Поэтому избиратели заранее уверены в том, что депутат, которого они выберут, будет превосходным оратором, что он будет выступать по возможности часто, а в случае, если он будет вынужден воздерживаться от выступлений, он сумеет, по крайней мере в своих редких речах, дать анализ всех важнейших государственных дел и вместе с тем изложить все их собственные мелочные претензии и жалобы и сделает это так, что вместо постоянных словоизлияний он будет время от времени лаконично высказывать все свои взгляды и требования избирателей, подавая их в виде своего рода блестящих и полных резюме. Только на этих условиях они обещают голосовать за него в следующий раз.

Это доводит до отчаяния честных людей, которые, сознавая свою посредственность, не стали бы сами себя выставлять напоказ. Побуждаемый таким образом депутат, к великому огорчению друзей, просит слова и, безрассудно врываясь в круг самых прославленных ораторов, запутывает ход прений и докучает собранию.
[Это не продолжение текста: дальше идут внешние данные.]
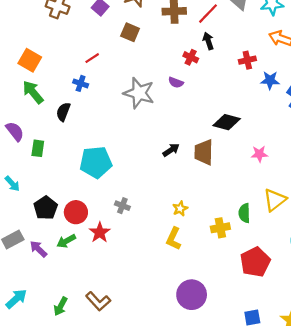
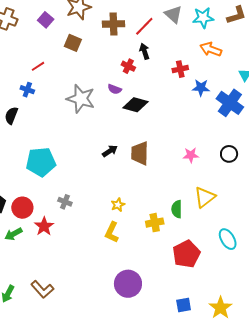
black diamond: (227, 122) -> (135, 105), moved

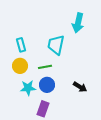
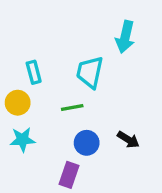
yellow circle: (20, 66) -> (18, 103), moved
blue circle: (47, 85) -> (87, 143), moved
cyan star: (28, 88) -> (22, 140), moved

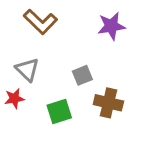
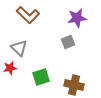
gray square: (82, 75) -> (68, 42), moved
brown cross: (108, 103) -> (74, 85), moved

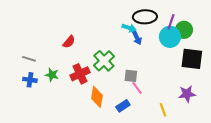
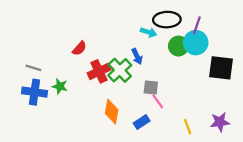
green circle: (184, 30) -> (178, 46), moved
blue arrow: (137, 38) -> (137, 56), moved
red cross: (80, 74) -> (99, 71), moved
blue cross: (30, 80) -> (35, 92), size x1.5
purple star: (187, 94) -> (220, 122), moved

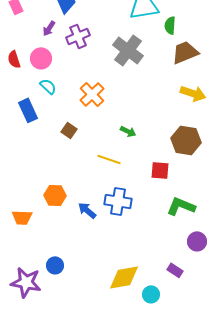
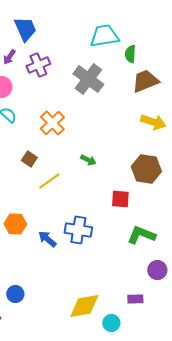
yellow line: (109, 159) -> (49, 181), moved, turned -55
purple rectangle: (175, 270) -> (135, 299), turned -35

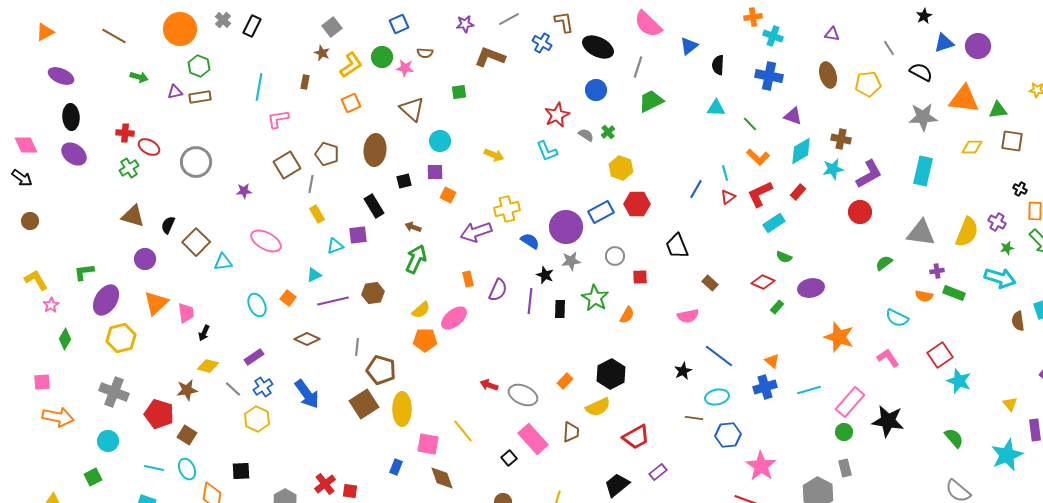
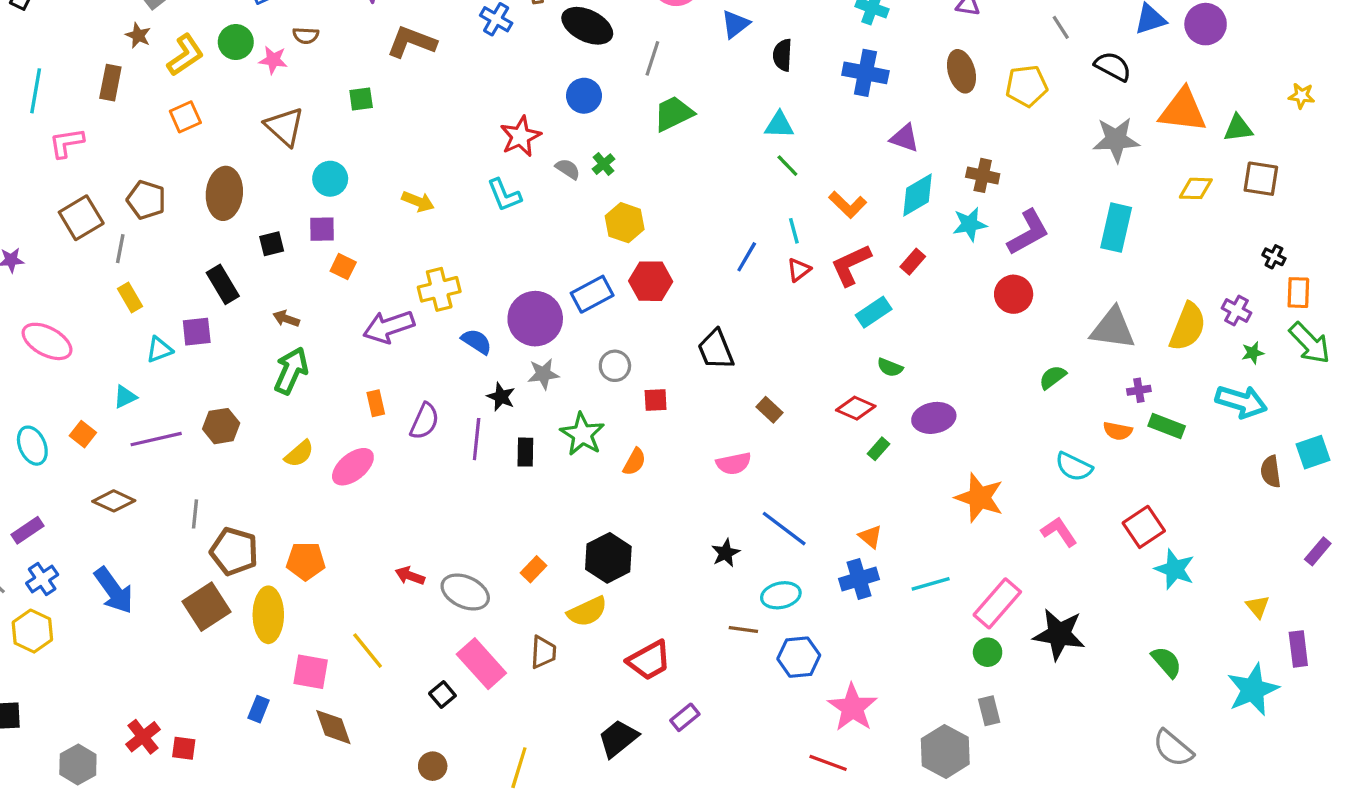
brown rectangle: (305, 82) -> (110, 83), size x1.5
green line: (750, 124) -> (787, 166), moved
orange pentagon: (425, 340) -> (306, 561), moved

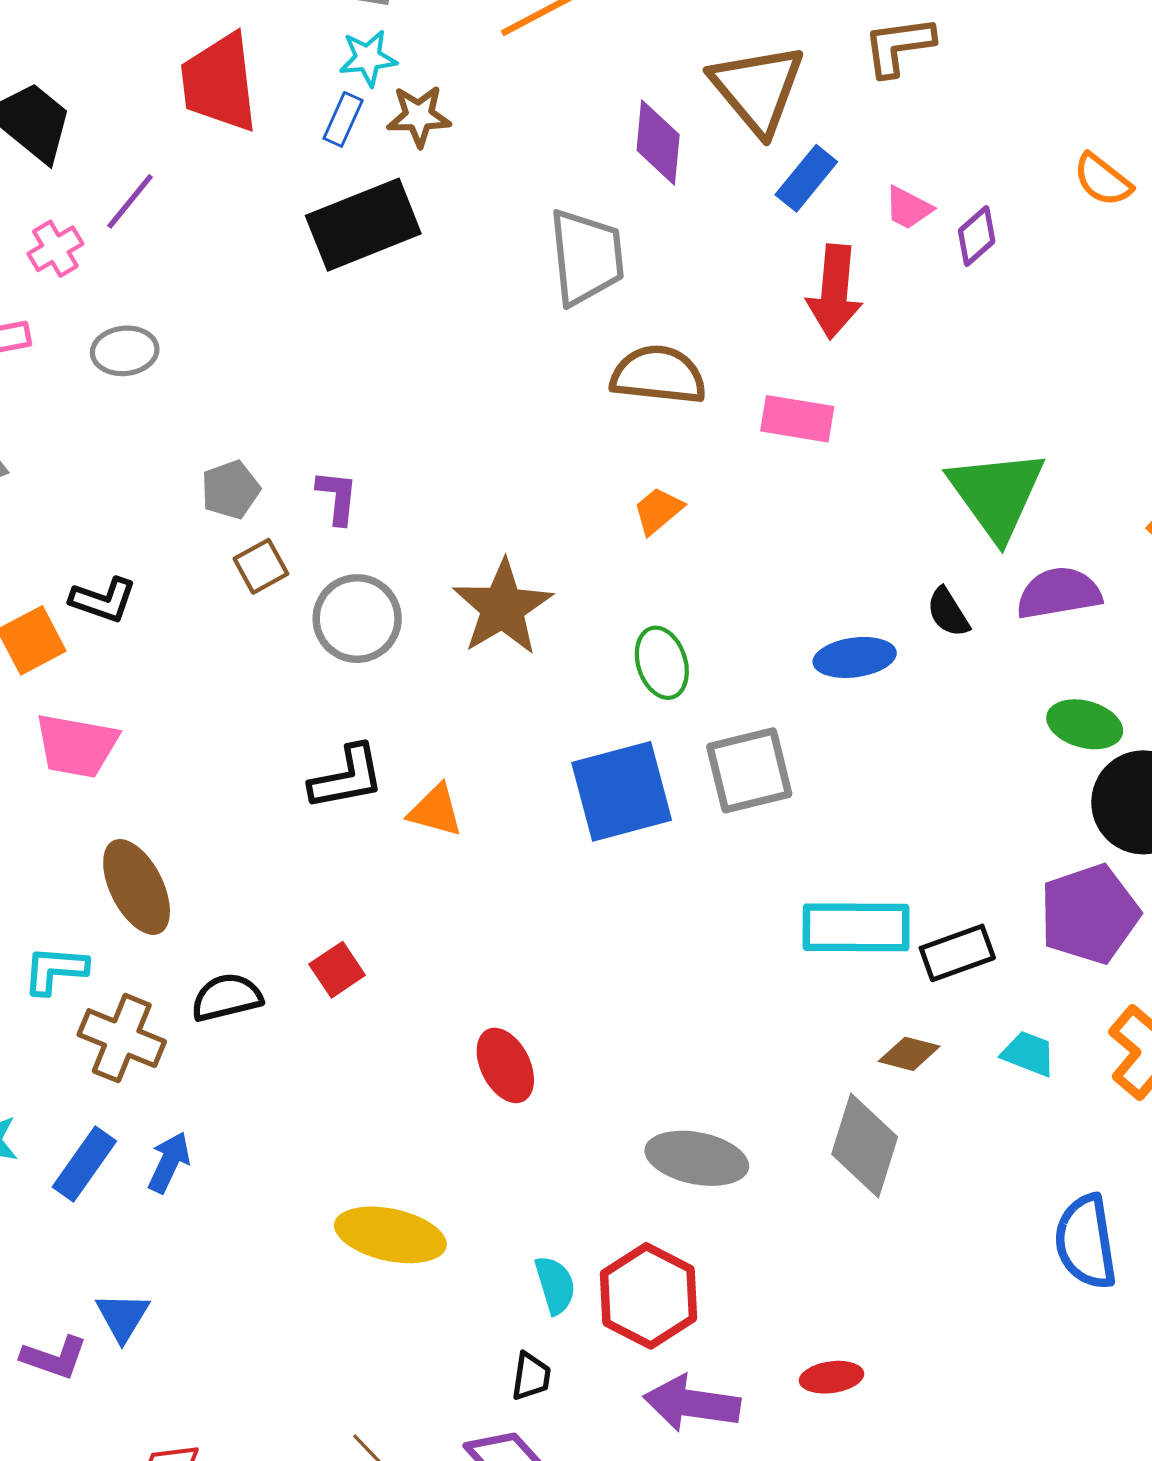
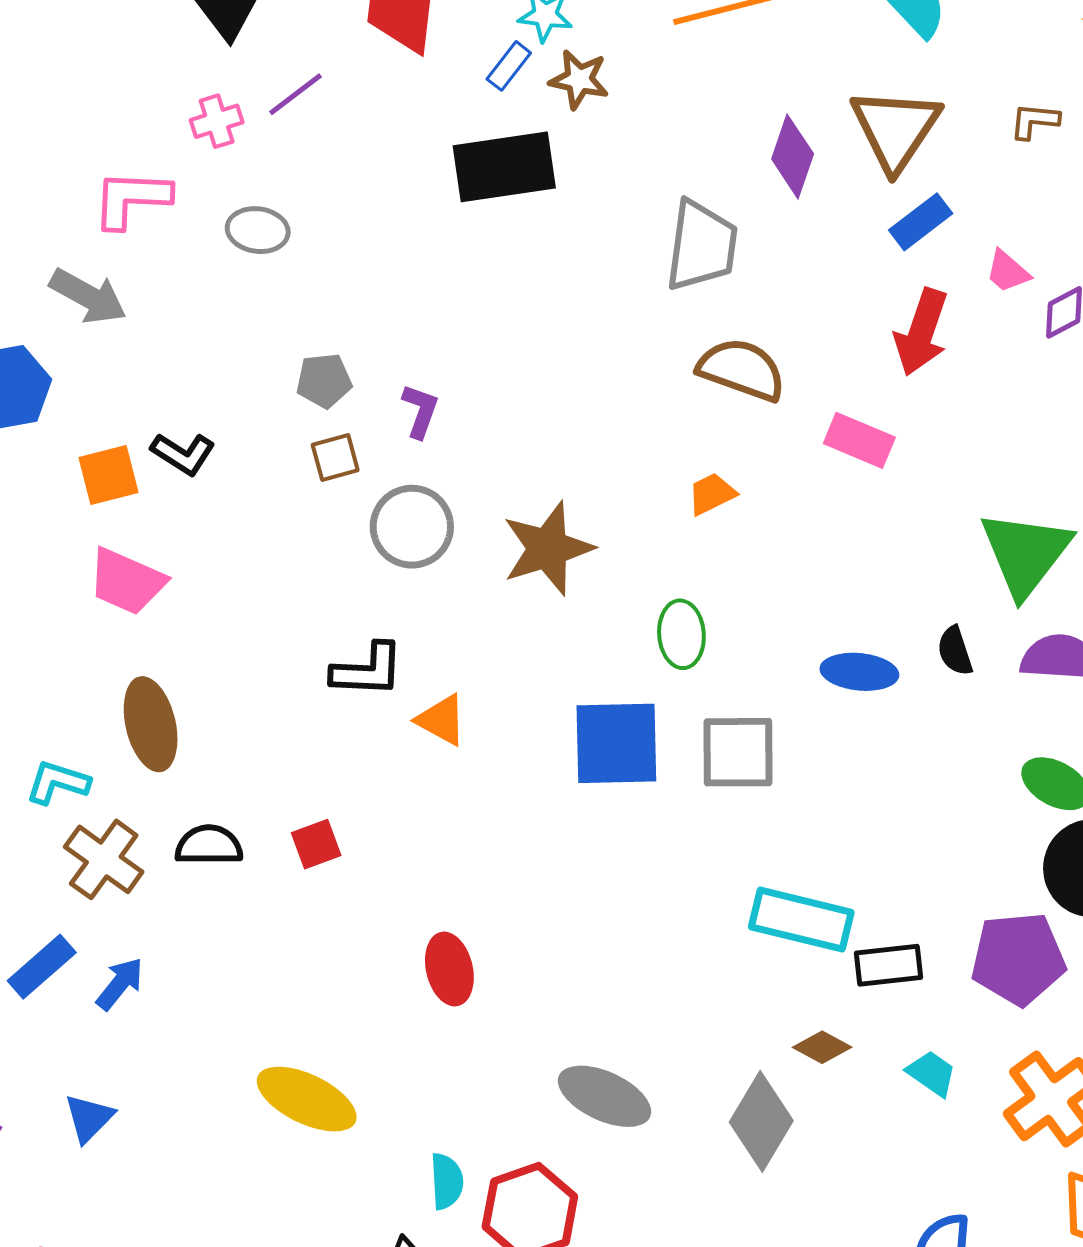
brown L-shape: (899, 46) -> (1034, 121), size x0.7
blue triangle: (123, 1317) -> (89, 1118), moved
Все законы, которые усиливают зависимость избранного лица от избирателей, оказывают влияние не только на поведение законодателей, как уже было отмечено, но и на их язык. Они одновременно воздействуют и на ход дел, и на манеру ведения дебатов.

Едва ли найдется конгрессмен, который согласится вернуться к родному очагу прежде, чем выступит хотя бы с одной речью, и который позволит прервать свое выступление прежде, чем выскажет в нем все то, что он может сказать во благо всех двадцати четырех соединенных штатов и в особенности для пользы представляемого им округа. Таким образом, он выставляет на суд своих слушателей, сам того не осознавая, а потому очень путано, великие общие истины, перемежая их мелкими частными фактами, найти и изложить которые ему стоит немалого труда; Соответственно, очень часто бывает так, что дебаты, происходящие в этом представительном собрании, приобретают неопределенный, запутанный характер, и кажется, что они не столько идут, сколько тащатся, едва волоча ноги, по направлению к намеченной цели.

Я думаю, что нечто подобное всегда должно происходить в демократических собраниях общественности.

Сочетание благоприятных обстоятельств и хороших законов могло бы способствовать привлечению в законодательные собрания демократического государства людей куда более достойных, чем те, кого американцы посылают в конгресс; однако ничто не может воспрепятствовать посредственным личностям, оказавшимся там, с готовностью то и дело выставлять себя напоказ.

Полагаю, что от этого зла вряд ли можно избавиться полностью, так как оно зависит не только от регламента проведения заседаний, но и от состава конгресса и от конституции страны.

Сами жители Соединенных Штатов, по-видимому, именно с этой точки зрения смотрят на сей предмет, ибо продолжительный опыт работы их парламентской системы свидетельствует о том, что они не прерывают выступлений плохих ораторов, но мужественно подчиняются необходимости их выслушивать. Они смиряются с ними, как со злом, которое на основании своего опыта они признают неизбежным.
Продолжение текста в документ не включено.